**WHAT TO WORK ON**
In the data below, find the line containing "Industrie laitière"; reproduce that line and all subsequent lines exactly, and nothing else.

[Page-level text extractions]
------------------------------------------------------------------------

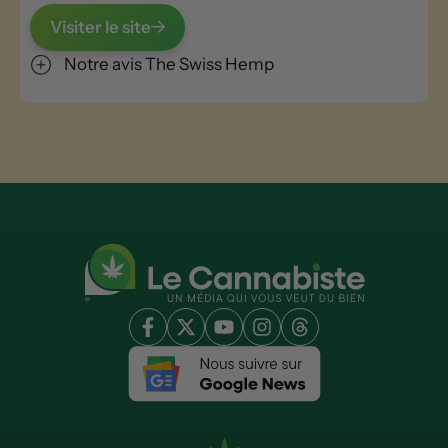
Visiter le site
Notre avis The Swiss Hemp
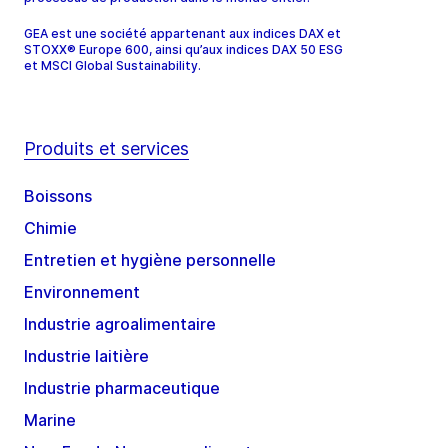
GEA est une société appartenant aux indices DAX et
STOXX® Europe 600, ainsi qu’aux indices DAX 50 ESG
et MSCI Global Sustainability.
Produits et services
Boissons
Chimie
Entretien et hygiène personnelle
Environnement
Industrie agroalimentaire
Industrie laitière
Industrie pharmaceutique
Marine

------------------------------------------------------------------------

**RESPONSE TO THIS TASK**
Industrie laitière
Industrie pharmaceutique
Marine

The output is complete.